Sunday, July 5, 2009

getting there


the old is falling away
like burnt heather
a burst
a crackle
of purple flame
it shows the faces
in the scent
the cedar
and the thyme
and the wool
relics falling
down the water slope
into a sound of rushing waters
that sustains itself for all time
it shows the faces
in the bright sun
in the water's white.

goodbye.

Monday, June 29, 2009

gravy

wish i could pack
all my things
and hit the road
by 6am
to reconfigure
bounce out of
the loop

Sunday, May 31, 2009

caught the spirit

Old Time Music is bizarre in that from the outside looking in, all you see are a bunch of musicians playing some really old music (like 1700s, 1800s, etc.) But the reality is actually very different. In the act of playing these tunes, one is not playing in the past, there is a presentness to the music. It is alive NOW. Who cares if it was alive then. It is palpable music in that ordinary people play it and play it together....still. There is something profound in the fact that those old fiddle and banjo tunes have survived for so long - that people have had the interest and the zeal in succeeding generations to learn the tunes, too. Old time music, for those who have caught it, is a very accessible music for expression. Those old fiddle tunes begin to gain clarity - their feeling understood....whereas before it was just some bowing and some notes. Now you can feel the story of the tune even if there's no words at all. There is a spirit attained. Everyone grasps the spirit differently. And yet they gather together in large flocks to share the same. I once heard somebody describe a circle of old time musicians as in "communion" - their heads bowed, eyes closed, etc. Sometimes the playing is raucous and full of jubilation. After a while, one forgets what their fingers are doing and...... I think I have no choice now but to accept that there is something supremely special about it all.
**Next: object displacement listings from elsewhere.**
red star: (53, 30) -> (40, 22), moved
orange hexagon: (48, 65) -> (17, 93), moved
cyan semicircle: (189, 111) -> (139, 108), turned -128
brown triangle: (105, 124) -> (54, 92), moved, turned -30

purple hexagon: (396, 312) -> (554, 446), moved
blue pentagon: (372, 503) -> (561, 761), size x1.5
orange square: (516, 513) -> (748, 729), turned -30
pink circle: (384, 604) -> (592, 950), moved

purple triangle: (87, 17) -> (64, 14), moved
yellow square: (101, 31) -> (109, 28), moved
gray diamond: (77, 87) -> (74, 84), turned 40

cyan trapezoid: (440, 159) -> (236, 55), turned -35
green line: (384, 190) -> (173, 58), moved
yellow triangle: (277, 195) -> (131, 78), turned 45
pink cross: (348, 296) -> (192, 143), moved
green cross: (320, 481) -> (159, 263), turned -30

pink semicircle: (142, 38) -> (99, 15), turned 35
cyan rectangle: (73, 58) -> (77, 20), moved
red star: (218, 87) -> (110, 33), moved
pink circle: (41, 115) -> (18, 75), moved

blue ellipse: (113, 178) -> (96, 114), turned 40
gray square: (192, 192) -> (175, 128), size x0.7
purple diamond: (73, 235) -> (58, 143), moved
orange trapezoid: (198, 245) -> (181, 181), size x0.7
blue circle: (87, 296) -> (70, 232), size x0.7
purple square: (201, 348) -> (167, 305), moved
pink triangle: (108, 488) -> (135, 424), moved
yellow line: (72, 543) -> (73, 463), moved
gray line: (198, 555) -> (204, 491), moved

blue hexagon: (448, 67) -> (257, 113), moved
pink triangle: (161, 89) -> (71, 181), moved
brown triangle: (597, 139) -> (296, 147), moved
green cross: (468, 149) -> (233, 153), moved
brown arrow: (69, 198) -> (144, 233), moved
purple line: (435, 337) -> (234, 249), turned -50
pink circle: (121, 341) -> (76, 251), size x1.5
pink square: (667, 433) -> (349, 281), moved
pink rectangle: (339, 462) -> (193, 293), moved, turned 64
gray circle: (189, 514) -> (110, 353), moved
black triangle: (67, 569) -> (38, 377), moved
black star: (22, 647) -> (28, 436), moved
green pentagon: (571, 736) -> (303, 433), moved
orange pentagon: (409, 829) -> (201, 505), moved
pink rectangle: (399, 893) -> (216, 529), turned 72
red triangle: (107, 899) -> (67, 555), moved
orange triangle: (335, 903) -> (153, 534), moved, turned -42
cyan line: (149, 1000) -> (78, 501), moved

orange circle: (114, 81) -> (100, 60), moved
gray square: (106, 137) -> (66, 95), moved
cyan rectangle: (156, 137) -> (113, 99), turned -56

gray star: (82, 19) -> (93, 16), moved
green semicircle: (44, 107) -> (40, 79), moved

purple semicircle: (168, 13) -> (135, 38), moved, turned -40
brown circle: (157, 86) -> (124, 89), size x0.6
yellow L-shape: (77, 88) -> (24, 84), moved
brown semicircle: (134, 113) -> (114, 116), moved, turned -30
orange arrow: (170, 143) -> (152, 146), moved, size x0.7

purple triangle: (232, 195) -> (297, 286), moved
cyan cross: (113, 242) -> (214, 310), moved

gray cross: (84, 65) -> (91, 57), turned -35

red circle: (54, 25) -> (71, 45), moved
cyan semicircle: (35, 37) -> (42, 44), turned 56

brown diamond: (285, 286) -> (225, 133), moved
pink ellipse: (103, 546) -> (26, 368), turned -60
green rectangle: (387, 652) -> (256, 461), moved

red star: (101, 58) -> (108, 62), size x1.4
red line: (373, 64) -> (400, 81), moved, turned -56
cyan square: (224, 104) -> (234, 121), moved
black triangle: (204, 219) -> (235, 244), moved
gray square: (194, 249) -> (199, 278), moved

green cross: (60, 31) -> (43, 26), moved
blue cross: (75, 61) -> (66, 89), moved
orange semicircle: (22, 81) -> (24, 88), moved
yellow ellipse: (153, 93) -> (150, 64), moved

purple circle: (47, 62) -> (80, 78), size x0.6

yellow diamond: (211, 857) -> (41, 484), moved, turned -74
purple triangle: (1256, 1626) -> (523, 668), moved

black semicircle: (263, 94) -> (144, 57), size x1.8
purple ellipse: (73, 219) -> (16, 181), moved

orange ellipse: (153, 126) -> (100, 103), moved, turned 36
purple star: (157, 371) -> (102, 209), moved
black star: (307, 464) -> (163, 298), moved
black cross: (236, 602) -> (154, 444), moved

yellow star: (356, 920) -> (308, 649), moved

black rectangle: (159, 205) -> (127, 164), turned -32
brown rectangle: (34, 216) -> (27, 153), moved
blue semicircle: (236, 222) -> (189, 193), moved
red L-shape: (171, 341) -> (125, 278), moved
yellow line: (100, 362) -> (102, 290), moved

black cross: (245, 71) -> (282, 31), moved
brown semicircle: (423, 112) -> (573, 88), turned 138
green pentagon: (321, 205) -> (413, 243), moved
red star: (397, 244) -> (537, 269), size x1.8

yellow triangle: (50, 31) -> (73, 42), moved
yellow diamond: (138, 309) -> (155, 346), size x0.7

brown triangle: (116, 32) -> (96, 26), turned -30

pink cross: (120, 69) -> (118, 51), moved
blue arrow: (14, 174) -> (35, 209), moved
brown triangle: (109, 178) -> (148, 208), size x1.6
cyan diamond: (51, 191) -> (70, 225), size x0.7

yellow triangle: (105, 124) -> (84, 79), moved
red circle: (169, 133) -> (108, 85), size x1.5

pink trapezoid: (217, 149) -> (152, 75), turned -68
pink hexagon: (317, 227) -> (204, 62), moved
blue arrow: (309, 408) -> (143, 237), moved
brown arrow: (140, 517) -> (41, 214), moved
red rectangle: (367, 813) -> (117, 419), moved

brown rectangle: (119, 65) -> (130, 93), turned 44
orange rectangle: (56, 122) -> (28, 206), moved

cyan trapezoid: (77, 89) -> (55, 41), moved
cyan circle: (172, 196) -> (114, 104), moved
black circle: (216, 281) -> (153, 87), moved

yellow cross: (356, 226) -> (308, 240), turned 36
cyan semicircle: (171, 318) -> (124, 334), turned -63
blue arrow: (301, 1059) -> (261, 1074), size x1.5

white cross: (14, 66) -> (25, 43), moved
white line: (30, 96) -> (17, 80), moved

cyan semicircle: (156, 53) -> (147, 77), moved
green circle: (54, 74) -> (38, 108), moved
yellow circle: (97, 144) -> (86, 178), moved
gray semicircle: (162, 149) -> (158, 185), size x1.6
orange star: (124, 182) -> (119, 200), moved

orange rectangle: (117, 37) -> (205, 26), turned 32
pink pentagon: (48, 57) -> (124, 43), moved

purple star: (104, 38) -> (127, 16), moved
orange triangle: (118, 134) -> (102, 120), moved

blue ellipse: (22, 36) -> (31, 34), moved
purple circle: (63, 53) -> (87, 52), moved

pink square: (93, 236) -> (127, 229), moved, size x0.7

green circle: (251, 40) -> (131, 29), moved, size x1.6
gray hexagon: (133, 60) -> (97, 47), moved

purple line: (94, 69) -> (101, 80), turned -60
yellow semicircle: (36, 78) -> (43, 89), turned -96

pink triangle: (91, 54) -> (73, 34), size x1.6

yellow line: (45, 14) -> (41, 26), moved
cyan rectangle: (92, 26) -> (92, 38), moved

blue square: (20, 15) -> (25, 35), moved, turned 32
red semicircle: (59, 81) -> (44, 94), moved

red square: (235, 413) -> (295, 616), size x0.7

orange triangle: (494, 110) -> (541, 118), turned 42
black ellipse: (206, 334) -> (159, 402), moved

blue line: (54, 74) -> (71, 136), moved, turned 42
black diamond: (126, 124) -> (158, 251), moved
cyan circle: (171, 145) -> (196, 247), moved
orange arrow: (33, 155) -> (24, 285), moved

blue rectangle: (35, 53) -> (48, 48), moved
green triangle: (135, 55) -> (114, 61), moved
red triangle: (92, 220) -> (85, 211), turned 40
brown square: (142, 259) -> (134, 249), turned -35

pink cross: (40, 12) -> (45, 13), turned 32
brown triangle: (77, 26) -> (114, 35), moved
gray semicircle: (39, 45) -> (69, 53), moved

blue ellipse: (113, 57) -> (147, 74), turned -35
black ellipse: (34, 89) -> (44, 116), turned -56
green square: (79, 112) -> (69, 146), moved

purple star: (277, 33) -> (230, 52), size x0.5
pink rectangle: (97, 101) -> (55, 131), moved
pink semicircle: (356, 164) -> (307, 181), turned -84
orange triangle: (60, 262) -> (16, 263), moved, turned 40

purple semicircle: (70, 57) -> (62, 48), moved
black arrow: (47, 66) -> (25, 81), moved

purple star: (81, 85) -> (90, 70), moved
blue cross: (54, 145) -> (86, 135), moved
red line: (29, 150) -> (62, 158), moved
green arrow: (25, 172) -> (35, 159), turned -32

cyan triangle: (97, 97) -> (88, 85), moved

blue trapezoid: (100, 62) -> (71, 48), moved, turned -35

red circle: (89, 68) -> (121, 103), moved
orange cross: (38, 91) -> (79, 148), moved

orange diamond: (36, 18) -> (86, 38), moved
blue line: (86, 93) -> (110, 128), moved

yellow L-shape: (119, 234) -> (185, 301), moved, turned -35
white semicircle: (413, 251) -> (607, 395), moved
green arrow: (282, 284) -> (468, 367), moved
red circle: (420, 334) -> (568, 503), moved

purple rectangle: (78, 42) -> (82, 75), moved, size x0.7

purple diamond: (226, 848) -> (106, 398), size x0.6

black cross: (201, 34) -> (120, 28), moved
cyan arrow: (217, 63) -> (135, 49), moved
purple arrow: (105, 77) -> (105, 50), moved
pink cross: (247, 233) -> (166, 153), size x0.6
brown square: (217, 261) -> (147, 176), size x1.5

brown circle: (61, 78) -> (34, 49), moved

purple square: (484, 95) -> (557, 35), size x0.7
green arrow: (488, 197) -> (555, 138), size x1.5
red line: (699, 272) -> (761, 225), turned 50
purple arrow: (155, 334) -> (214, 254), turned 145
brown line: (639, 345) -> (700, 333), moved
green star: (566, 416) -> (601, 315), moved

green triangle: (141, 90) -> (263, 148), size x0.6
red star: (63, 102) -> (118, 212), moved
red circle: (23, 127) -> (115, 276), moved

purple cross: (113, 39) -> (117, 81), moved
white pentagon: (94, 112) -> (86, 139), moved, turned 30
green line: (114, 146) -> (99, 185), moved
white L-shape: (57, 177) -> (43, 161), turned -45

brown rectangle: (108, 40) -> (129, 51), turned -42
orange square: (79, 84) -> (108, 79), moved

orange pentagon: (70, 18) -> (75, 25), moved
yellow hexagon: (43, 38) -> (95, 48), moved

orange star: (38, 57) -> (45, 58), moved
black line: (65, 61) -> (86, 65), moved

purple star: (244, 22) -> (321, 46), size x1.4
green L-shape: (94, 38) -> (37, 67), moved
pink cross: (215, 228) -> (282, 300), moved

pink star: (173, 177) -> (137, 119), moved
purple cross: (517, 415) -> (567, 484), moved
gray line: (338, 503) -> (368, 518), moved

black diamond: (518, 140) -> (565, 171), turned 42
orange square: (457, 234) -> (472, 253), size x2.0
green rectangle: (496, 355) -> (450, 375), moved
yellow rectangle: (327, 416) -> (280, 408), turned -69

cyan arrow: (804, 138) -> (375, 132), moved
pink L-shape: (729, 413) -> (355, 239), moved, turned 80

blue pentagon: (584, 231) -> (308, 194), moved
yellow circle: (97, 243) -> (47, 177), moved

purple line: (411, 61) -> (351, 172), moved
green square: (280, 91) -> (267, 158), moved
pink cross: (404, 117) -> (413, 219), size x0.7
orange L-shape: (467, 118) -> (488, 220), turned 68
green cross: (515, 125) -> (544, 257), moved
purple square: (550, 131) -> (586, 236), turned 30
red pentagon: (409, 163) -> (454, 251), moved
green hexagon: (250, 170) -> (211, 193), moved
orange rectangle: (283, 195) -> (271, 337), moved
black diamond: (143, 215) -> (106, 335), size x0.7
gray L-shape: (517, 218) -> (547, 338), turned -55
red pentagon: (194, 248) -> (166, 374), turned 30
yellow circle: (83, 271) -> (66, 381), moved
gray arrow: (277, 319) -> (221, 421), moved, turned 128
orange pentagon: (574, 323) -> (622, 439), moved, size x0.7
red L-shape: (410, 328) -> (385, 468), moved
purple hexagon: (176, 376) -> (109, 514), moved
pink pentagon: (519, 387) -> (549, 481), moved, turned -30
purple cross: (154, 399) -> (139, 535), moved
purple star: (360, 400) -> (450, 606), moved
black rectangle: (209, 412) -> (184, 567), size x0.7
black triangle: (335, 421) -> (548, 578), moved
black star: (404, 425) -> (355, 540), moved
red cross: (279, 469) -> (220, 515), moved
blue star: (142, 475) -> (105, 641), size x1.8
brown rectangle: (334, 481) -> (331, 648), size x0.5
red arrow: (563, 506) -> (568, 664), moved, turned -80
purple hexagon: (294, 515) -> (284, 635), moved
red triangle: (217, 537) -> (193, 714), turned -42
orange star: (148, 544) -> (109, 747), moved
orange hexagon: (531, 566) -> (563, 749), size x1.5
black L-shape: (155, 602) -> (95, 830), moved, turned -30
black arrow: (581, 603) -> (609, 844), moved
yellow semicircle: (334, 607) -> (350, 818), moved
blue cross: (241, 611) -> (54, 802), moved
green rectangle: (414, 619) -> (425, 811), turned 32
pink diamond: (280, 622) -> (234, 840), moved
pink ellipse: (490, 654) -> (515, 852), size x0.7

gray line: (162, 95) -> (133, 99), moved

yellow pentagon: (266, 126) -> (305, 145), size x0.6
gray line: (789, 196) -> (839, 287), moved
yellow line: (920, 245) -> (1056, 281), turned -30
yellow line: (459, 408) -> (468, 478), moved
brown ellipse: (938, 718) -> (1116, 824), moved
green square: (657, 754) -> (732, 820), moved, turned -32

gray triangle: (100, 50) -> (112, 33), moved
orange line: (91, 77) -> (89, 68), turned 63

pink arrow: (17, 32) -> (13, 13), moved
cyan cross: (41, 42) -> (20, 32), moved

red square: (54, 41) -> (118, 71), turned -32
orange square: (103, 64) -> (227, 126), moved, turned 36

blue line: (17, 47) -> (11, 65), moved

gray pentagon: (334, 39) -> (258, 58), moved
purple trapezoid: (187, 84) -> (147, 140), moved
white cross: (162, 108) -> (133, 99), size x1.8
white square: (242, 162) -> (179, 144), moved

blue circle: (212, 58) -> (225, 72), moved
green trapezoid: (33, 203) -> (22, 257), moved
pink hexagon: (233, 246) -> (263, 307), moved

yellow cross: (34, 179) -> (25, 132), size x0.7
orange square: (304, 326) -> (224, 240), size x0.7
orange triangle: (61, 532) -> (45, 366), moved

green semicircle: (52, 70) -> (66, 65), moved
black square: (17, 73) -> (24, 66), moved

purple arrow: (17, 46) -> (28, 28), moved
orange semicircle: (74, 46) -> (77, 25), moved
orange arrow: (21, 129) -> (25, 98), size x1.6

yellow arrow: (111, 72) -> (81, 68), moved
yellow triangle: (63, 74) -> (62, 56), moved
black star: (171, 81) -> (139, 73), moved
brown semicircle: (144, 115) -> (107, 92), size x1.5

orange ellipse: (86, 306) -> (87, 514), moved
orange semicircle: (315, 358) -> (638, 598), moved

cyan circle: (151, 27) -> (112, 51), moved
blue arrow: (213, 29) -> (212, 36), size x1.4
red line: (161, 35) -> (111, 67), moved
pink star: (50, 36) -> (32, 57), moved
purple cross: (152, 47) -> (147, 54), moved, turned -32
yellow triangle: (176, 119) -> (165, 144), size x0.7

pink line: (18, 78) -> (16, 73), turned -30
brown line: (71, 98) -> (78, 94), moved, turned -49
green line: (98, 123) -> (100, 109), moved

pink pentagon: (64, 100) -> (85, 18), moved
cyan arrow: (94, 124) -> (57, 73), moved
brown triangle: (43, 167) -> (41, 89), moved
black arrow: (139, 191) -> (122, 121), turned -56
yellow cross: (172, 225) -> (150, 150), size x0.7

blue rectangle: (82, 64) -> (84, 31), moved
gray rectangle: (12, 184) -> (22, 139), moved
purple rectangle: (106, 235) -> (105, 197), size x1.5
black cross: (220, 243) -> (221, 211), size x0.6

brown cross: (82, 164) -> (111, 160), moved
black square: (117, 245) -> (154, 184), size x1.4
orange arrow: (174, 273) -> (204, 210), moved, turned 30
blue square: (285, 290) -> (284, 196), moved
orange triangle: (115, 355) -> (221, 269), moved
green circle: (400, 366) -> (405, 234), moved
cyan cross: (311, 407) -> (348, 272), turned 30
Bizarre that music evolves, and yet old time is evolving at such a slower rate over time, though it evolved into OTHER forms of music that followed it: blues, "country", etc. Perhaps it is evolving in its own circle so slowly because of its distinction. There actually is an element of preservation to the music. But that preservation is not stuffy nor scholarly. It is a preservation based out of admiration and respect for those who came before us and loved the tunes the way we do.